Goshen News, Goshen, IN

Local News

May 12, 2013

Elkhart County Council paves way for road improvements

GOSHEN — Elkhart County Council members Saturday voted to approve $2.2 million in additional appropriations for the County Highway Department’s annual road paving and maintenance program, a number $500,000 short of what the department had initially requested.

According to Elkhart County Commissioner Mike Yoder, the county’s roads are currently divided into three levels of need designated by three colors — yellow, green, and red — with red being the roads in most need of immediate repair.

“The paving program represents the red roads, and we have about 46.46 miles of those,” Yoder said. “Last year’s cost was about $100,000 per mile, so that’s $4.6 million that we need to do the really bad roads the way we’ve done them in the past. Then the spot paving and sealing, that’s 91 miles of road, that’s about $25,000 per mile as we’ve done it in the past, and that’s $2.3 million, for a total of about $7 million in needs for this year.”

Yoder acknowledged that the county is looking at some significant budgetary constraints due to things like the down economy of the past few years and reduced income due to the state-mandated property tax caps. In light of that fact, Yoder said the commissioners are looking for $2.7 million in appropriations for this year — a figure he believes the county can swing with a little rearranging of other areas of the budget.

Not so easy

The first appropriation, $1.2 million from the county’s Wheel Tax fund, went through with little discussion. The second appropriation request, $1.5 million from the county’s economic development income tax fund, or EDIT, was more controversial.

According to County Auditor Pauline Graff, the county’s current obligations for the year would leave about $600,000 left in the EDIT fund for use in funding the county paving program. In order to come up with the additional $900,000 being requested from the EDIT fund, County Administrator Tom Byers provided the council with several potential funding options.

The first option involved using the money recently approved by the state in its 2013 budget for highway maintenance, repair and projects. Byers said he believes the county will receive $1.3 to $1.4 million from the state, which will be divided into monthly payments of about $120,000 beginning in August. Considering most of the county’s paving will be done between August and November, Byers said the county could anticipate receiving about $480,000 to go toward the paving program from these funs.

Another option for additional funds was the sale of properties purchased by the County Highway Department as part of the C.R. 17 extension project. According to Byers, the department has three properties it plans to sell this year that could net a rough estimate of $300,000.

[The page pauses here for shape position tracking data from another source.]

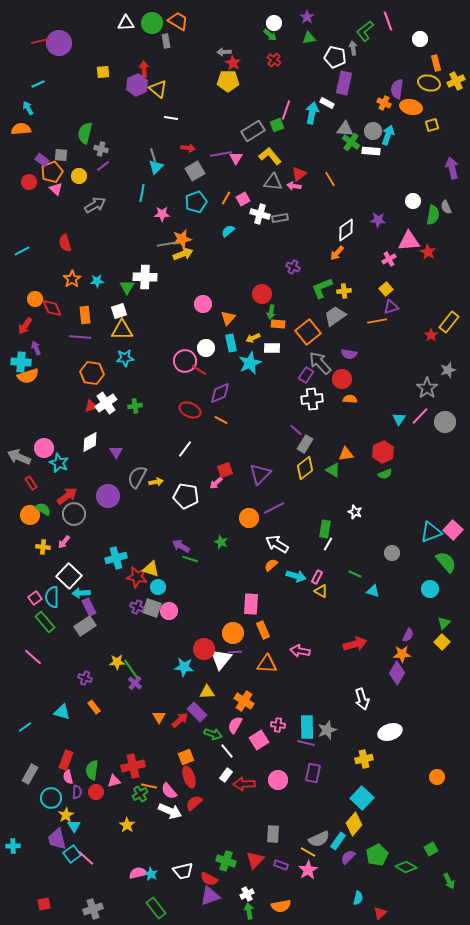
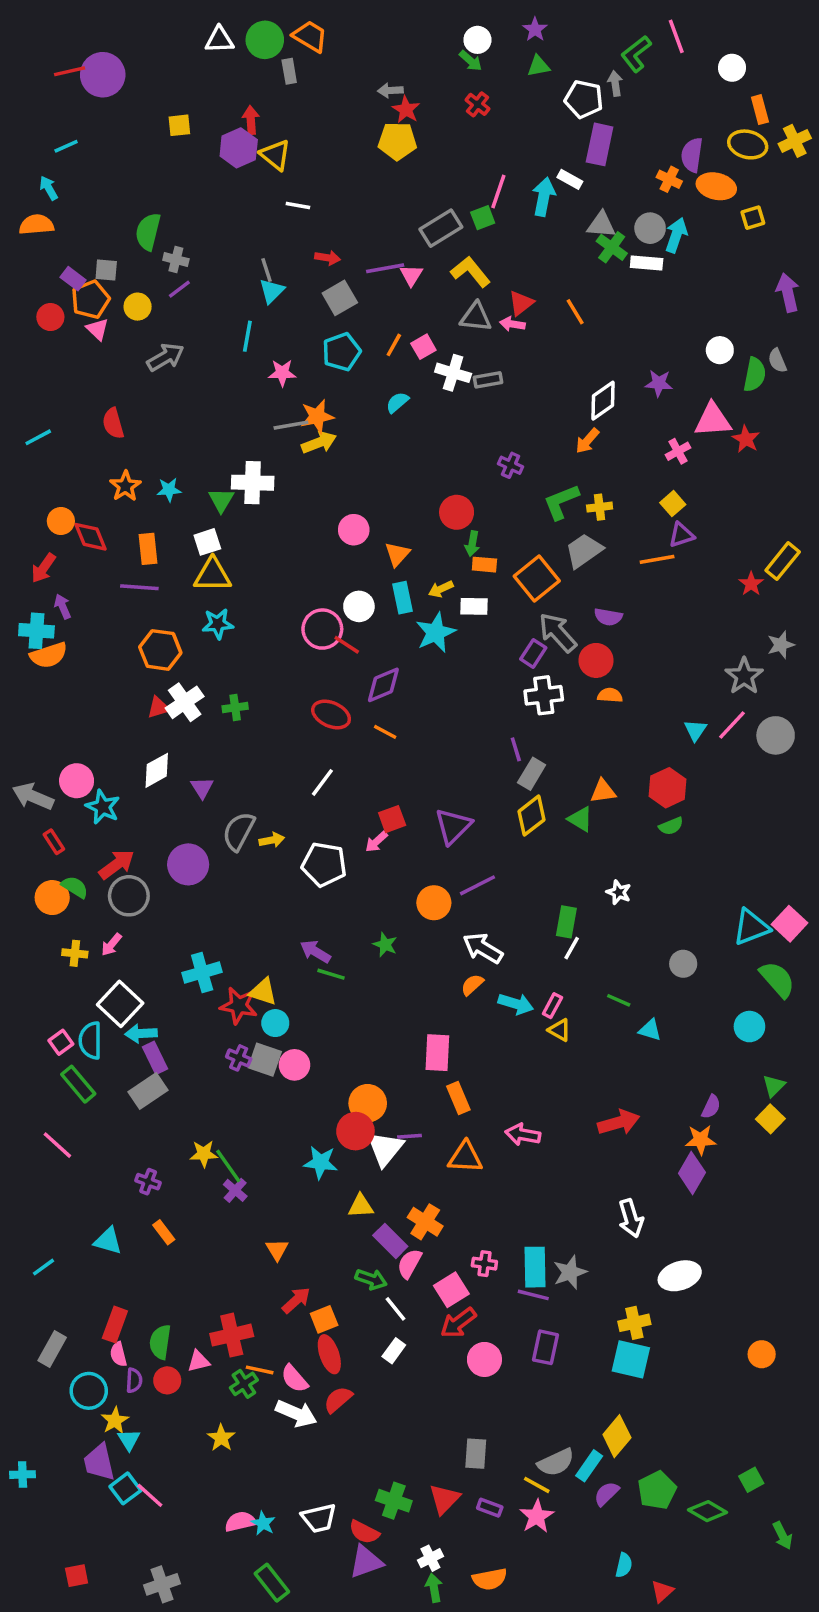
purple line: (296, 430) -> (516, 749), turned 32
orange circle: (233, 633) -> (368, 1103), moved
purple rectangle: (197, 712) -> (390, 1241), moved
red arrow: (180, 720) -> (296, 1300), moved
red arrow: (244, 784) -> (458, 1323), moved, turned -35
cyan square: (362, 798) -> (631, 1359), moved, turned -30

“It is not money in the bank,” Byers explained, “so you have to at least exercise some caution in whether or not you want to commit that kind of money without the properties being sold.”

Major Moves

The last — and most negatively received — option presented by Byers was a suggestion that the county delay its Major Moves payment of $554,159 for a year and use that money instead to help fund the paving program. Councilman Dave Hess was particularly opposed to this option.

“If we start down that slippery slope,” Hess said, “we might as well kiss the Major Moves fund goodbye.”

Due to the uncertainty in the amount of funding that will be received through the various options provided by Byers, the council agreed to reduce the amount requested from the EDIT fund from $1.5 million to $1 million and then continue to watch their finances over the next few months to see if enough additional funding comes in to support another appropriation later in the year.

Despite not receiving the full amount requested for the paving program, Yoder said he could accept the council’s decision to be cautious. However, he did encourage the council to do all it can to get a handle on the dire state of the county’s roads moving forward.

“I think it’s fair to ask what are we going to do with the shortfall in the paving program, and I can say that today we’re not exactly sure,” Yoder said. “So we have a challenge. We still need to take these 46 miles down somehow... at least cut it in half. So that’s the challenge before us.”